MaskedAutoencoderViT(
  (blocks): ModuleList(
    (0-11): 12 x Block(
      (norm1): LayerNorm((768,), eps=1e-06, elementwise_affine=True)
      (attn): Attention(
        (qkv): Linear(in_features=768, out_features=2304, bias=True)
        (attn_drop): Dropout(p=0.0, inplace=False)
        (proj): Linear(in_features=768, out_features=768, bias=True)
        (proj_drop): Dropout(p=0.0, inplace=False)
      )
      (drop_path): Identity()
      (norm2): LayerNorm((768,), eps=1e-06, elementwise_affine=True)
      (mlp): Mlp(
        (fc1): Linear(in_features=768, out_features=3072, bias=True)
        (act): GELU(approximate='none')
        (fc2): Linear(in_features=3072, out_features=768, bias=True)
        (drop): Dropout(p=0.0, inplace=False)
      )
    )
  )
  (norm): LayerNorm((768,), eps=1e-06, elementwise_affine=True)
  (decoder_embed): Linear(in_features=768, out_features=512, bias=True)
  (decoder_blocks): ModuleList(
    (0-7): 8 x Block(
      (norm1): LayerNorm((512,), eps=1e

The version of timm is fixed in 0.4.5 as recommended by the MAE repo. Actually, MAE repo requires 0.3.2 in `main_pretrain.py`, but it has issue with the torch version. So I use 0.4.5 that mentioned in `mae_visualize.ipynb`. There will be some works regarding the version issue later since MAE doesn't provide detailed version information.

In [6]:
import os
import numpy as np
import pandas as pd
from torch.utils.data import Dataset

class CustomImageDataset(Dataset):
    def __init__(self, annotations_file, input_dir):
        """
        input_dir: directory with spe files
        """
        self.spe_info = pd.read_csv(annotations_file)
        self.input_dir = input_dir
        
    def __len__(self):
        return len(self.spe_info)

    def __getitem__(self, idx):
        input_path = os.path.join(self.input_dir, self.spe_info.iloc[idx, 0])
        spe = np.loadtxt(input_path, delimiter=',', dtype=int)  
        return spe

In [None]:
spe = np.loadtxt('data/spe/1.csv', delimiter=',', dtype=int)
spe.shape

(2048,)

In [8]:
from torch import Generator
from torch.utils.data import random_split
from torch.utils.data import DataLoader

dataset = CustomImageDataset('data/info_20231121.csv', 'data/spe')
data_train, data_test = random_split(dataset, [0.8, 0.2], generator=Generator().manual_seed(24))

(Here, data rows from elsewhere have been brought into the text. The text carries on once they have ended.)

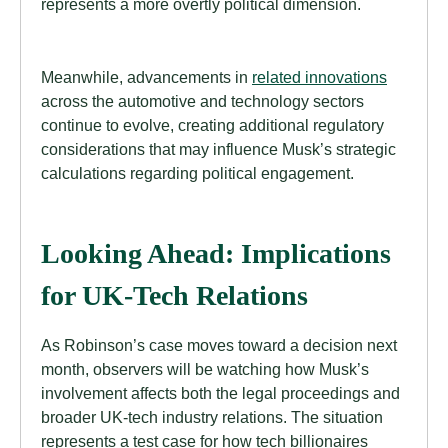
represents a more overtly political dimension.
Meanwhile, advancements in
related innovations
across the automotive and technology sectors
continue to evolve, creating additional regulatory
considerations that may influence Musk’s strategic
calculations regarding political engagement.
Looking Ahead: Implications
for UK-Tech Relations
As Robinson’s case moves toward a decision next
month, observers will be watching how Musk’s
involvement affects both the legal proceedings and
broader UK-tech industry relations. The situation
represents a test case for how tech billionaires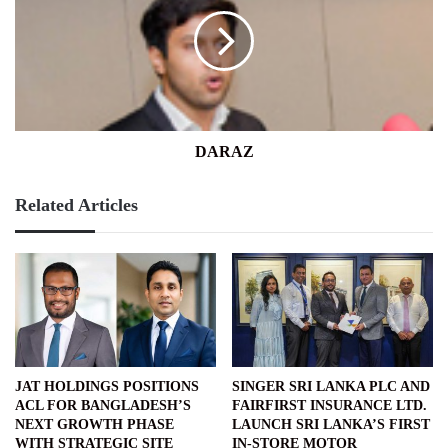
DARAZ
Related Articles
JAT HOLDINGS POSITIONS
SINGER SRI LANKA PLC AND
ACL FOR BANGLADESH’S
FAIRFIRST INSURANCE LTD.
NEXT GROWTH PHASE
LAUNCH SRI LANKA’S FIRST
WITH STRATEGIC SITE
IN-STORE MOTOR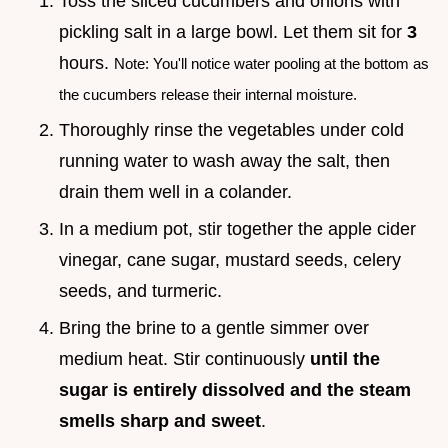
Toss the sliced cucumbers and onions with
pickling salt in a large bowl. Let them sit for
3
hours.
Note: You'll notice water pooling at the bottom as
the cucumbers release their internal moisture.
Thoroughly rinse the vegetables under cold
running water to wash away the salt, then
drain them well in a colander.
In a medium pot, stir together the apple cider
vinegar, cane sugar, mustard seeds, celery
seeds, and turmeric.
Bring the brine to a gentle simmer over
medium heat. Stir continuously
until the
sugar is entirely dissolved and the steam
smells sharp and sweet
.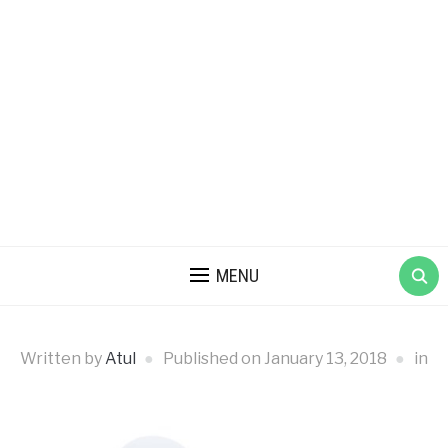
MENU
Written by
Atul
Published on
January 13, 2018
in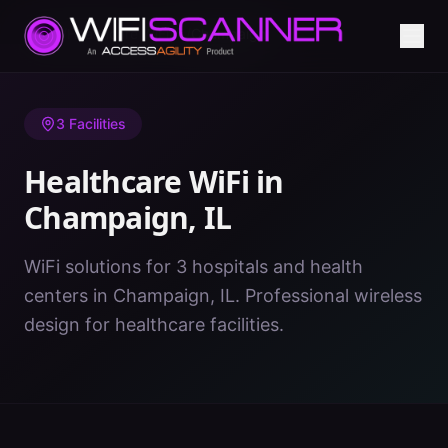
Home
/
Healthcare WiFi
/
IL
/
Champaign
3
Facilities
Healthcare WiFi in
Champaign
,
IL
WiFi solutions for 3 hospitals and health
centers in Champaign, IL. Professional wireless
design for healthcare facilities.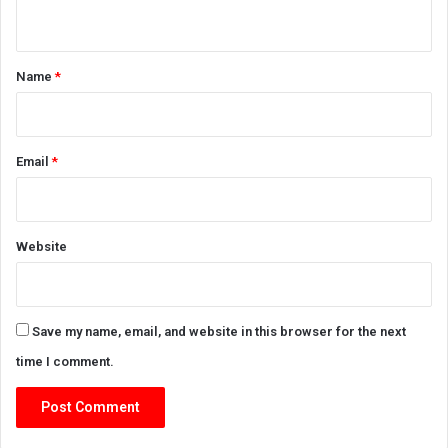
n
t
*
Name
*
Email
*
Website
Save my name, email, and website in this browser for the next
time I comment.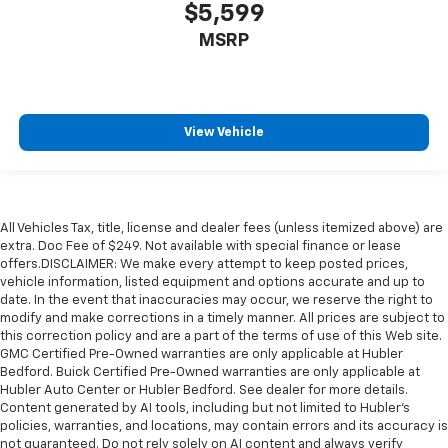
$5,599
MSRP
View Vehicle
All Vehicles Tax, title, license and dealer fees (unless itemized above) are
extra. Doc Fee of $249. Not available with special finance or lease
offers.DISCLAIMER: We make every attempt to keep posted prices,
vehicle information, listed equipment and options accurate and up to
date. In the event that inaccuracies may occur, we reserve the right to
modify and make corrections in a timely manner. All prices are subject to
this correction policy and are a part of the terms of use of this Web site.
GMC Certified Pre-Owned warranties are only applicable at Hubler
Bedford. Buick Certified Pre-Owned warranties are only applicable at
Hubler Auto Center or Hubler Bedford. See dealer for more details.
Content generated by AI tools, including but not limited to Hubler's
policies, warranties, and locations, may contain errors and its accuracy is
not guaranteed. Do not rely solely on AI content and always verify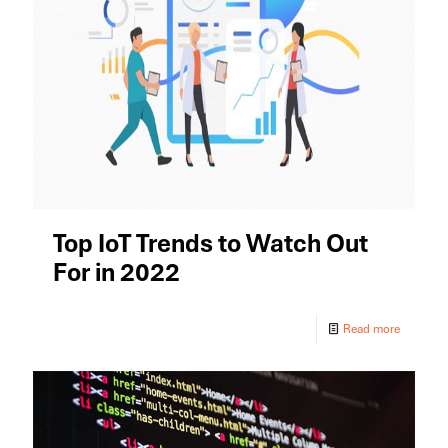
Top IoT Trends to Watch Out
For in 2022
Read more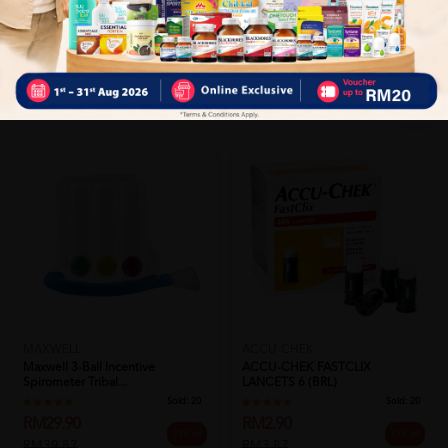
Close
Recommended
ACCU-CHEK
MAXWELL
ACCU-CHEK FASTCLIX
Maxwell 3-Ball Incentive
LANCETS 6 (BRL)
Spirometer Tribal...
Sold:
20
Sold:
20
RM2.90
RM29.90
25% off
25% off
RM3.87
RM39.87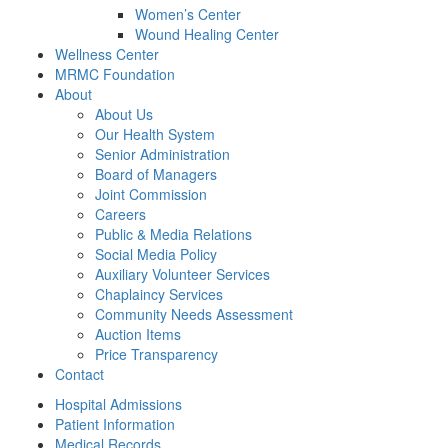
Women’s Center
Wound Healing Center
Wellness Center
MRMC Foundation
About
About Us
Our Health System
Senior Administration
Board of Managers
Joint Commission
Careers
Public & Media Relations
Social Media Policy
Auxiliary Volunteer Services
Chaplaincy Services
Community Needs Assessment
Auction Items
Price Transparency
Contact
Hospital Admissions
Patient Information
Medical Records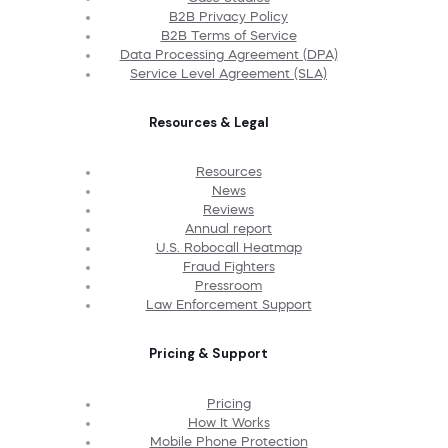
B2B Privacy Policy
B2B Terms of Service
Data Processing Agreement (DPA)
Service Level Agreement (SLA)
Resources & Legal
Resources
News
Reviews
Annual report
U.S. Robocall Heatmap
Fraud Fighters
Pressroom
Law Enforcement Support
Pricing & Support
Pricing
How It Works
Mobile Phone Protection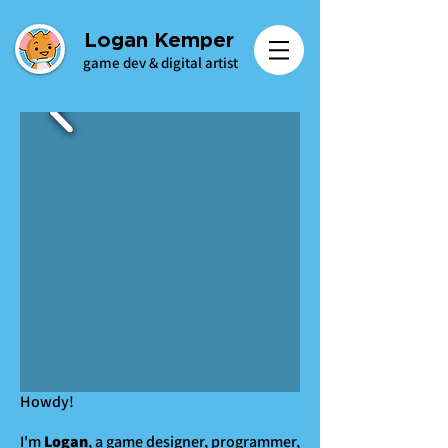
Logan Kemper
game dev & digital artist
Howdy!
I'm
Logan
, a game designer, programmer,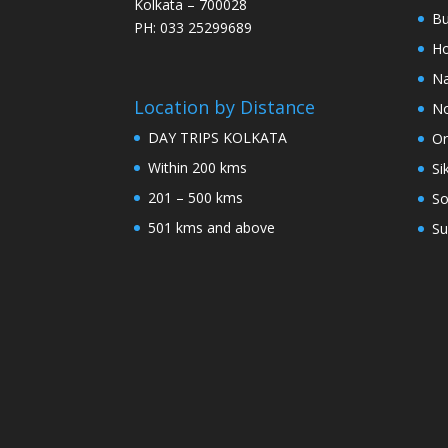
Kolkata – 700028
Bu
PH: 033 25299689
Ho
Na
Location by Distance
No
DAY TRIPS KOLKATA
Or
Within 200 kms
Si
201 – 500 kms
So
501 kms and above
Su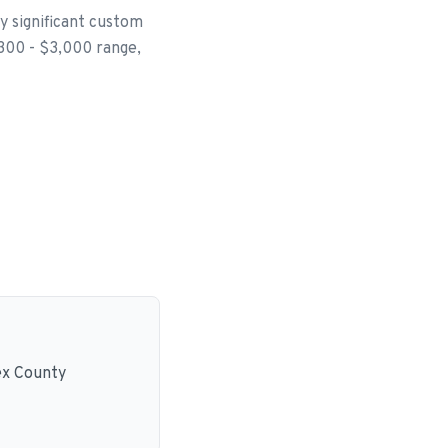
ly significant custom
$300 - $3,000 range,
ex County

train_dataloader = DataLoader(data_train, batch_size=4, shuffle=True)
batch = next(iter(train_dataloader))
print(batch.size())
print(batch)


torch.Size([4, 2048])
tensor([[0, 0, 0,  ..., 0, 0, 0],
        [0, 0, 0,  ..., 0, 0, 0],
        [0, 0, 0,  ..., 0, 0, 0],
        [0, 0, 0,  ..., 0, 0, 0]])


In [11]:
device = torch.device('cuda' if torch.cuda.is_available() else 'cpu')
model = mae_vit_base_patch16().to(device)

In [None]:
loss, _, _ = model(batch.to(device), mask_ratio=0.4)

It shows some errors. To debug more efficiently, I change to code in scripts. The folder structure is similiar to the MAE repo.